SUMMARY OF THE INVENTION

Technical Problem [005] However, in FFV, the alcohol concentration of the fuel to be fed into an engine is not always the same, and there may be a case where the alcohol concentration differs for each fuel feeding operation. When the alcohol concentration of the fuel fed during a period when an engine is stopped differs enormously from a stored stored result, that is, the alcohol concentration of the fuel in a fuel tank, there is a possibility that an injection amount of fuel falls from an appropriate range at the time of restarting the engine.

[006] Additionally, in a conventional feedback control that increases or decreases an amount of fuel injection based on an oxygen concentration detection result, a correction coefficient is obtained by applying a measured value (voltage) from an O2 sensor for a predetermined function, a verified average value (for example, a moving average value) is calculated from the correction coefficients obtained during a predetermined period, and feedback control is performed using the verified average value as an input parameter.

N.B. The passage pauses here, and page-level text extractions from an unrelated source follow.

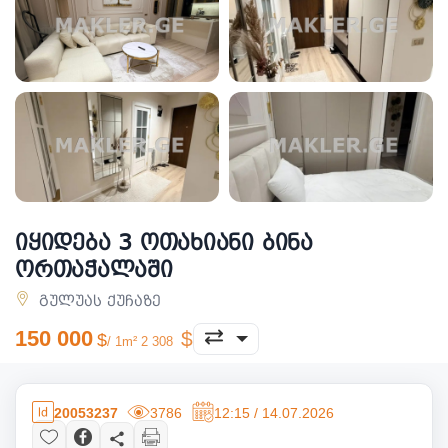
იყიდება 3 ოთახიანი ბინა
ორთაჭალაში
გულუას ქუჩაზე
150 000
/ 1m² 2 308
20053237
3786
12:15 / 14.07.2026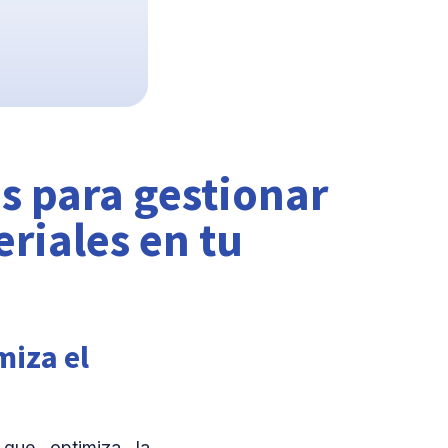
s para gestionar
eriales en tu
miza el
que optimiza la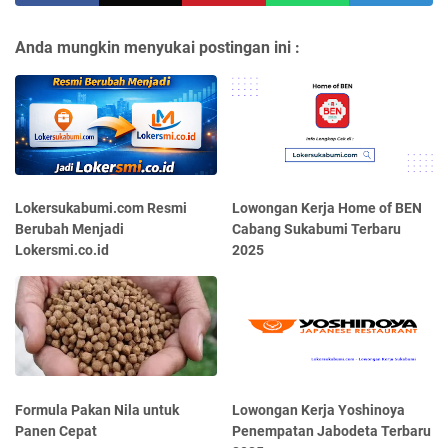
Anda mungkin menyukai postingan ini :
Lokersukabumi.com Resmi
Lowongan Kerja Home of BEN
Berubah Menjadi
Cabang Sukabumi Terbaru
Lokersmi.co.id
2025
Formula Pakan Nila untuk
Lowongan Kerja Yoshinoya
Panen Cepat
Penempatan Jabodeta Terbaru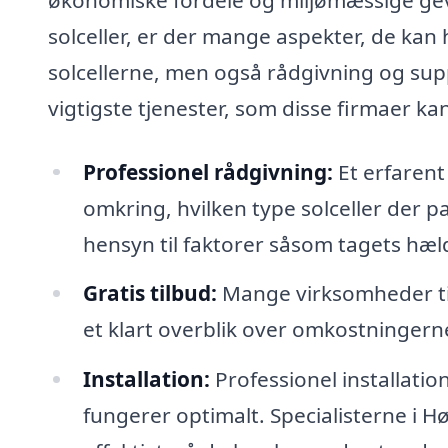
solceller, er der mange aspekter, de kan 
solcellerne, men også rådgivning og sup
vigtigste tjenester, som disse firmaer kan
Professionel rådgivning:
Et erfarent
omkring, hvilken type solceller der pa
hensyn til faktorer såsom tagets hæld
Gratis tilbud:
Mange virksomheder tilb
et klart overblik over omkostningerne 
Installation:
Professionel installation
fungerer optimalt. Specialisterne i Hø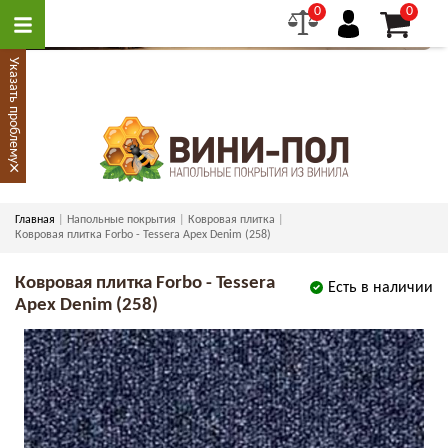
0
0
Указать проблему
×
Главная
Напольные покрытия
Ковровая плитка
Ковровая плитка Forbo - Tessera Apex Denim (258)
Ковровая плитка Forbo - Tessera
Есть в наличии
Apex Denim (258)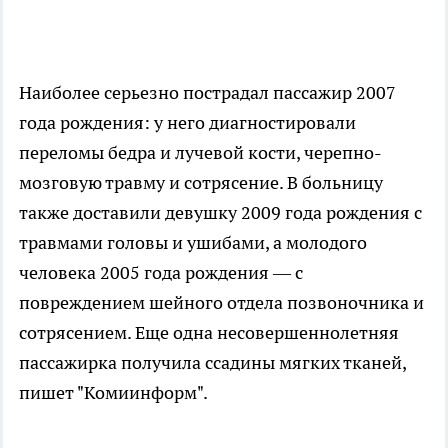
Наиболее серьезно пострадал пассажир 2007
года рождения: у него диагностировали
переломы бедра и лучевой кости, черепно-
мозговую травму и сотрясение. В больницу
также доставили девушку 2009 года рождения с
травмами головы и ушибами, а молодого
человека 2005 года рождения — с
повреждением шейного отдела позвоночника и
сотрясением. Еще одна несовершеннолетняя
пассажирка получила ссадины мягких тканей,
пишет "Комиинформ".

Consequently, even when the oxygen concentration in an exhaust gas is changed, a predetermined response delay occurs before such a change is reflected in the increase or decrease in the amount of fuel injection.

[007] Here, alcohol contains oxygen atoms in its composition, and an amount of oxygen per volume unit nePetição 870180046933, from 06/01/2018, p. 6/35

3/25 necessary to burn alcohol is small compared to a case where gasoline is burned and, therefore, to obtain the same equivalence ratio, a higher concentration of alcohol is necessary to increase the amount of fuel injection. Consequently, when fuel with low alcohol concentration is fed with the stored stored result of high alcohol concentration, fuel that exceeds an appropriate amount is fed giving rise to an inconvenience that the air / fuel ratio becomes excessively rich thereby generating misfire.

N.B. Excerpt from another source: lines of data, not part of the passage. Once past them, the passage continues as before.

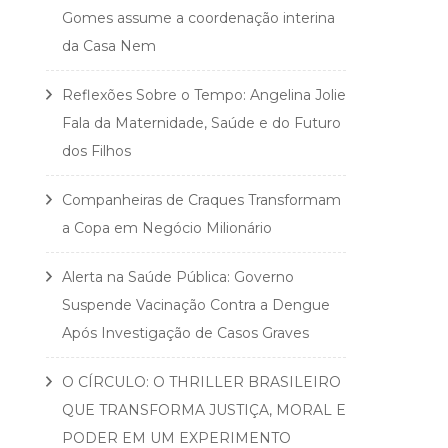
Gomes assume a coordenação interina
da Casa Nem
Reflexões Sobre o Tempo: Angelina Jolie
Fala da Maternidade, Saúde e do Futuro
dos Filhos
Companheiras de Craques Transformam
a Copa em Negócio Milionário
Alerta na Saúde Pública: Governo
Suspende Vacinação Contra a Dengue
Após Investigação de Casos Graves
O CÍRCULO: O THRILLER BRASILEIRO
QUE TRANSFORMA JUSTIÇA, MORAL E
PODER EM UM EXPERIMENTO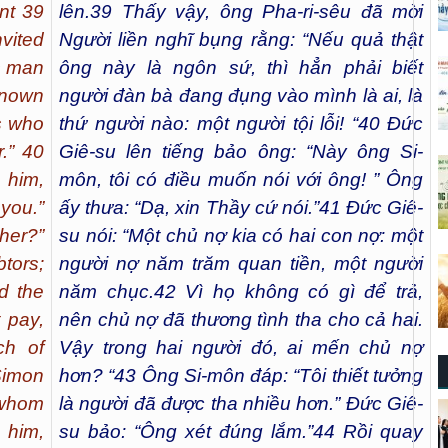
nt 39
lên.
39
Thấy vậy, ông Pha-ri-sêu đã mời
vited
Người liền nghĩ bụng rằng: “Nếu quả thật
is man
ông này là ngôn sứ, thì hẳn phải biết
known
người đàn bà đang đụng vào mình là ai, là
s who
thứ người nào: một người tội lỗi! “
40
Đức
r.” 40
Giê-su lên tiếng bảo ông: “Này ông Si-
 him,
môn, tôi có điều muốn nói với ông! ” Ông
 you.”
ấy thưa: “Dạ, xin Thầy cứ nói.”
41
Đức Giê-
her?”
su nói: “Một chủ nợ kia có hai con nợ: một
tors;
người nợ năm trăm quan tiền, một người
d the
năm chục.
42
Vì họ không có gì để trả,
t pay,
nên chủ nợ đã thương tình tha cho cả hai.
ch of
Vậy trong hai người đó, ai mến chủ nợ
Simon
hơn? “
43
Ông Si-môn đáp: “Tôi thiết tưởng
 whom
là người đã được tha nhiều hơn.” Đức Giê-
 him,
su bảo: “Ông xét đúng lắm.”
44
Rồi quay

[008] It is an objective of the present invention to provide a fuel injection control device for a multi-fuel engine that can optimize a quantity of fuel injection by responding quickly to a change in fuel alcohol concentration.

Problem Solution [009] To achieve the aforementioned objective, the present invention is characterized by providing the following means in a fuel injection control device that performs a control of an amount of fuel injection of fuel mixed with alcohol in a engine based on the concentration of oxygen in an exhaust gas.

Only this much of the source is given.